Trump has pointed to the number of laws that he’s signed as a way to signal progress.

“I will say that never has there been a president — with few exceptions; in the case of FDR, he had a major Depression to handle — who’s passed more legislation, who’s done more things than what we’ve done,’’ Trump told reporters in June.

But that statement does not hold up.

According to data through June 30, Trump and Clinton each had 43 bills enacted into law. Jimmy Carter had 58, while Lyndon Johnson had 63 and John F. Kennedy had 81. Dwight D. Eisenhower topped them all with 100.

In some cases, the House right now is operating at a brisker pace while the Senate is only addressing routine nominees and passing laws that undo federal regulations implemented by the Obama administration.

“The House, of course, is a mill,’’ said Michael Thorning, who helps analyze the Bipartisan Policy Center’s Healthy Congress Index. “They’re passing a lot of things. They’re not making it through the Senate, but they are passing a lot of things.’’

A senior GOP aide pointed to a series of bills passed by the House that have gone overshadowed — such as repealing Dodd-Frank financial legislation the week that former FBI director James Comey testified on his firing — or have not been addressed by the Senate.

“The House is racking and stacking bills for the Senate to act on,’’ the aide said. “We can’t control the upper chamber’s agenda.’’

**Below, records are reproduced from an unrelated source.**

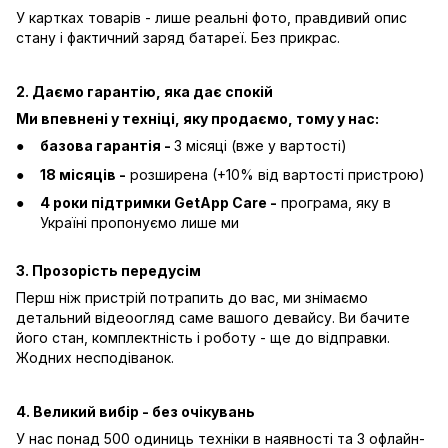
У картках товарів - лише реальні фото, правдивий опис
стану і фактичний заряд батареї. Без прикрас.
2. Даємо гарантію, яка дає спокій
Ми впевнені у техніці, яку продаємо, тому у нас:
базова гарантія -
3 місяці (вже у вартості)
18 місяців -
розширена (+10% від вартості пристрою)
4 роки підтримки GetApp Care -
програма, яку в
Україні пропонуємо лише ми
3. Прозорість передусім
Перш ніж пристрій потрапить до вас, ми знімаємо
детальний відеоогляд саме вашого девайсу. Ви бачите
його стан, комплектність і роботу - ще до відправки.
Жодних несподіванок.
4. Великий вибір - без очікувань
У нас понад 500 одиниць техніки в наявності та 3 офлайн-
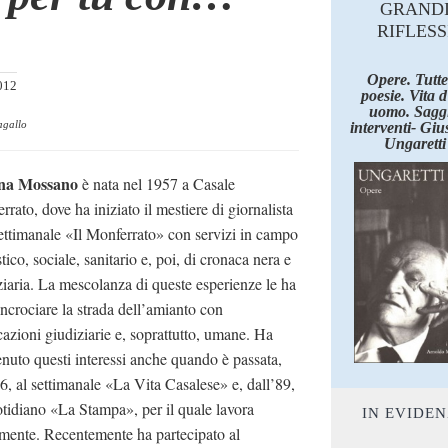
GRAND
RIFLESS
Opere. Tutte
012
poesie. Vita 
uomo. Saggi
agallo
interventi- Giu
Ungaretti
ana Mossano
è nata nel 1957 a Casale
rato, dove ha iniziato il mestiere di giornalista
settimanale «Il Monferrato» con servizi in campo
tico, sociale, sanitario e, poi, di cronaca nera e
ziaria. La mescolanza di queste esperienze le ha
 incrociare la strada dell’amianto con
cazioni giudiziarie e, soprattutto, umane. Ha
nuto questi interessi anche quando è passata,
86, al settimanale «La Vita Casalese» e, dall’89,
otidiano «La Stampa», per il quale lavora
IN EVIDE
lmente. Recentemente ha partecipato al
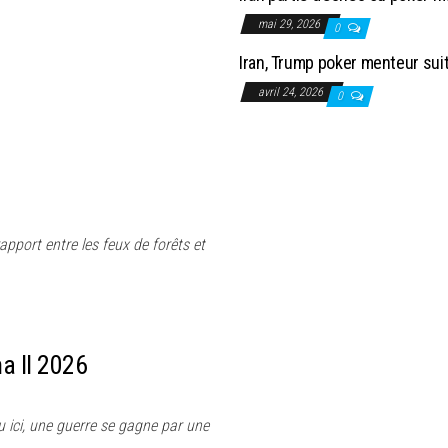
mai 29, 2026
0
Iran, Trump poker menteur sui
avril 24, 2026
0
apport entre les feux de forêts et
a II 2026
u ici, une guerre se gagne par une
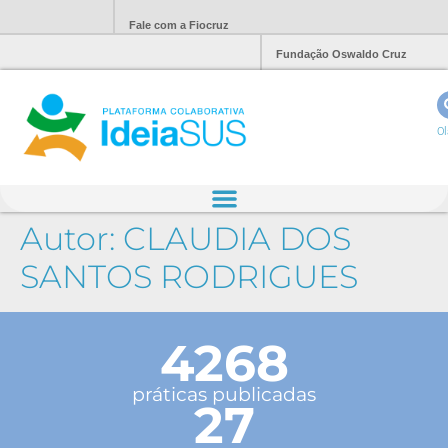
Fale com a Fiocruz
Fundação Oswaldo Cruz
Ol
Autor:
CLAUDIA DOS
SANTOS RODRIGUES
4268
práticas publicadas
27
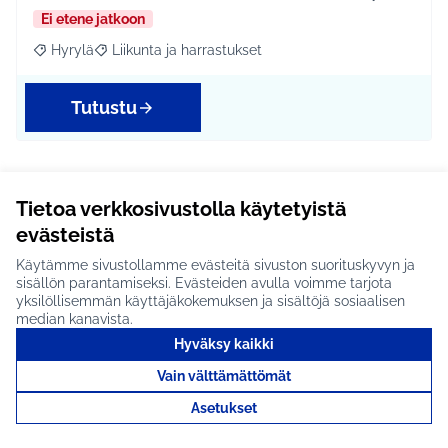
Ei etene jatkoon
Hyrylä
Liikunta ja harrastukset
Rajaa tulokset aihepiirin mukaan: Hyrylä
Rajaa tulokset teeman mukaan: Liikunta ja harrastuks
Tutustu
Nuorisotalo #1315
Tietoa verkkosivustolla käytetyistä
evästeistä
Hyrylän keskustaan tarvittaisiin nuorisotalo- ja muu
oleskelu/harrastuspaikka. Hyrylässä ei ole paik…
Käytämme sivustollamme evästeitä sivuston suorituskyvyn ja
sisällön parantamiseksi. Evästeiden avulla voimme tarjota
Ei etene jatkoon
yksilöllisemmän käyttäjäkokemuksen ja sisältöjä sosiaalisen
median kanavista.
Hyrylä
Lapset ja nuoret
Rajaa tulokset aihepiirin mukaan: Hyrylä
Rajaa tulokset teeman mukaan: Lapset ja nuoret
Hyväksy kaikki
Tutustu
Vain välttämättömät
Asetukset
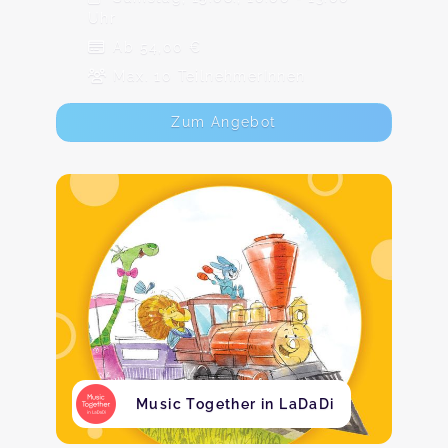
Uhr
Ab 54,00 €
Max. 10 TeilnehmerInnen
Zum Angebot
Music Together in LaDaDi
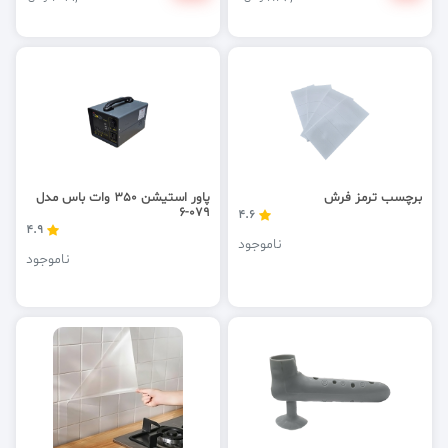
برچسب ترمز فرش
پاور استیشن 350 وات باس مدل
079-6
4.6
4.9
ناموجود
ناموجود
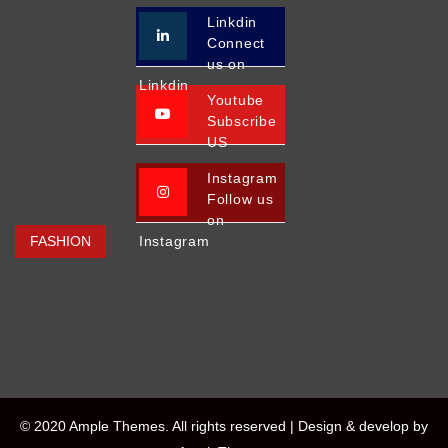
Linkdin
Connect
us on
Linkdin
Youtube
Subscribe
US
Instagram
Follow us
on
FASHION
Instagram
© 2020 Ample Themes. All rights reserved |
Design & develop by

Democrats have not made it easy, particularly in the Senate, where they can force Republicans to take up time in passing even noncontroversial nominees. It’s a bit of payback for the way Republicans treated Obama’s nominees, dragging out both routine nominations as well as stalling on Supreme Court nominee Merrick Garland.

But Trump is also woefully behind on even naming nominees to be considered.

He had only nominated 952 nonmilitary nominees by June 30, and only 44 percent of those had been confirmed. That is by far the lowest number of nominees of any first-term president with a congressional majority since at least 1953. And most presidents had at least 90 percent of their nominees confirmed by this point.

But Congress is about to face some major tests — not of whether it can pass sweeping legislation, but whether it can do some of the most basic functions required.

The lawmakers need to fund the government and confirm more nominees. The debt ceiling needs to be increased. They have designs on achieving a tax code overhaul, as well as an infusion of more money into American infrastructure.

But any hopes of using a health care repeal as a way to build momentum for other items on the agenda seems to have faded, even amid calls for some bipartisan solution and a pledge from Senate minority leader Chuck Schumer to work anew with Republicans.

“This is a disappointment, a disappointment indeed,’’ McConnell said around 1:45 a.m. on Friday. “I regret that our efforts were simply not enough . . . it’s time to move on.’’

He then moved to begin taking up the National Defense Authorization Act, an annual defense spending bill. There had been a deal with Democrats that no one would object to move immediately to that issue, beginning Friday morning.

But then Senator Rand Paul, using the power of one senator to stop action, objected.

The Senate adjourned, with the issue put off at least until this week. Most senators left to return to their home states, another week without a signature accomplishment.